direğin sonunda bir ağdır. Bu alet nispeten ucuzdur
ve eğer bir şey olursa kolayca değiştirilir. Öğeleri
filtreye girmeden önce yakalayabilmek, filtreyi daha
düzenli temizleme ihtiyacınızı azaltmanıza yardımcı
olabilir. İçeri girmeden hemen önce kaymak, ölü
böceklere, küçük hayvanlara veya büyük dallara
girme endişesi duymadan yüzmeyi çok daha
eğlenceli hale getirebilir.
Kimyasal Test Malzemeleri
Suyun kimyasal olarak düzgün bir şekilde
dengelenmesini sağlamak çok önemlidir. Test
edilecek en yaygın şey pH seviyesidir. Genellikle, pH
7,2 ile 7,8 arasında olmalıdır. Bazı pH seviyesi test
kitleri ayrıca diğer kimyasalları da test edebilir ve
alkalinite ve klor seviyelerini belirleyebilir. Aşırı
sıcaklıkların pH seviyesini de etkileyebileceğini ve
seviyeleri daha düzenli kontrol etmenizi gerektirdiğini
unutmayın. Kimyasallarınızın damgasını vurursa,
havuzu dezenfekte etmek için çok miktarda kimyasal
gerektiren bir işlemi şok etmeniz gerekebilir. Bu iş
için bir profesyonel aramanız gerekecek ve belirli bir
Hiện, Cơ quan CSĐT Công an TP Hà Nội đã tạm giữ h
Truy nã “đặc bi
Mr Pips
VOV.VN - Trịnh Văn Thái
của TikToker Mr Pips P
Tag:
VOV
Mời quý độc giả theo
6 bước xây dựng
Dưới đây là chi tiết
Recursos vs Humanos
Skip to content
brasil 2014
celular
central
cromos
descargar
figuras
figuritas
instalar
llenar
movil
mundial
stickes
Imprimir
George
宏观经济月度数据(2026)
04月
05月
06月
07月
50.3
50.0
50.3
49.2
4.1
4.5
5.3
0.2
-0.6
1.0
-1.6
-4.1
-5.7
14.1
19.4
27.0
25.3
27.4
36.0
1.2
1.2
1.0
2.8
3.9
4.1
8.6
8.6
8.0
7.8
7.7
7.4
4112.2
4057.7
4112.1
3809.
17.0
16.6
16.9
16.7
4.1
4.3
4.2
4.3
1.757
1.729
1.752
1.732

---

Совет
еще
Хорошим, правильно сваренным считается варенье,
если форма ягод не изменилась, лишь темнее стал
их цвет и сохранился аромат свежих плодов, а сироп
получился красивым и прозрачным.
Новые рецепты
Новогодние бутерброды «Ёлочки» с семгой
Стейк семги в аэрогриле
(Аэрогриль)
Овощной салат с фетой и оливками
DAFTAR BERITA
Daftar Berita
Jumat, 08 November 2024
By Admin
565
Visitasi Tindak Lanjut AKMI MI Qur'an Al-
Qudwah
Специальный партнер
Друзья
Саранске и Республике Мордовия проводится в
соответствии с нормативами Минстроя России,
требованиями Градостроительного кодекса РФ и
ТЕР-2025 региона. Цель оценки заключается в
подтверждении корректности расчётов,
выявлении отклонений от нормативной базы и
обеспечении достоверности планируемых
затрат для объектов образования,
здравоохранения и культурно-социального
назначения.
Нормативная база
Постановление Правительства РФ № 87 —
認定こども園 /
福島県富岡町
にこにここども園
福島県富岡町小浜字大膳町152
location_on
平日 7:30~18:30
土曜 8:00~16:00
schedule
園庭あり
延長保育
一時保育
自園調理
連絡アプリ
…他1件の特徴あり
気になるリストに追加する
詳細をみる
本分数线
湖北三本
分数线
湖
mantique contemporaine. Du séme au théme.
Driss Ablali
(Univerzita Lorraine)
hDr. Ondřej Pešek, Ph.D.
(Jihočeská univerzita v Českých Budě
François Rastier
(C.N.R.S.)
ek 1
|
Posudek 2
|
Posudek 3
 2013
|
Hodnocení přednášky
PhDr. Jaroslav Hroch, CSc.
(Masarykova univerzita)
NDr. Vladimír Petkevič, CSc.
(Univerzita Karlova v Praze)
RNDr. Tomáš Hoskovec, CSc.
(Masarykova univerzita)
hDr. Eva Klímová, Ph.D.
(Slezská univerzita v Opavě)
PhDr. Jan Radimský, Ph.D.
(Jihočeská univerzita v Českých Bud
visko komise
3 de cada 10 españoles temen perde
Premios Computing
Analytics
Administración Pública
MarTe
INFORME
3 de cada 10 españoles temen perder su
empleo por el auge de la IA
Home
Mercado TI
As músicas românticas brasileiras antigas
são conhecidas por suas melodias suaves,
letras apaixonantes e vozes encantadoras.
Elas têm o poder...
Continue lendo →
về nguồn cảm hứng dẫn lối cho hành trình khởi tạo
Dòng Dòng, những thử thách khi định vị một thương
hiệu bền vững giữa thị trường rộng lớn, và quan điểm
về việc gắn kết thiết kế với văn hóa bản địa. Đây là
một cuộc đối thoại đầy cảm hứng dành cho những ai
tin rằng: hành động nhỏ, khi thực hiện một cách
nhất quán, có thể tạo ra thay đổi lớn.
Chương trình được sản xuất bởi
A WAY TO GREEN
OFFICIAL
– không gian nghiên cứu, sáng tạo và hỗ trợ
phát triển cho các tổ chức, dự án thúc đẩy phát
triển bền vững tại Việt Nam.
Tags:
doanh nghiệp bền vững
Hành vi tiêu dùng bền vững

#### [ACTIVITY]
Extract exactly and only the lines above from the line containing "3 de cada 10 españoles temen perder su" through the line containing "Hành vi tiêu dùng bền vững", both end lines included.

#### [ANSWER BOX]
3 de cada 10 españoles temen perder su
empleo por el auge de la IA
Home
Mercado TI
As músicas românticas brasileiras antigas
são conhecidas por suas melodias suaves,
letras apaixonantes e vozes encantadoras.
Elas têm o poder...
Continue lendo →
về nguồn cảm hứng dẫn lối cho hành trình khởi tạo
Dòng Dòng, những thử thách khi định vị một thương
hiệu bền vững giữa thị trường rộng lớn, và quan điểm
về việc gắn kết thiết kế với văn hóa bản địa. Đây là
một cuộc đối thoại đầy cảm hứng dành cho những ai
tin rằng: hành động nhỏ, khi thực hiện một cách
nhất quán, có thể tạo ra thay đổi lớn.
Chương trình được sản xuất bởi
A WAY TO GREEN
OFFICIAL
– không gian nghiên cứu, sáng tạo và hỗ trợ
phát triển cho các tổ chức, dự án thúc đẩy phát
triển bền vững tại Việt Nam.
Tags:
doanh nghiệp bền vững
Hành vi tiêu dùng bền vững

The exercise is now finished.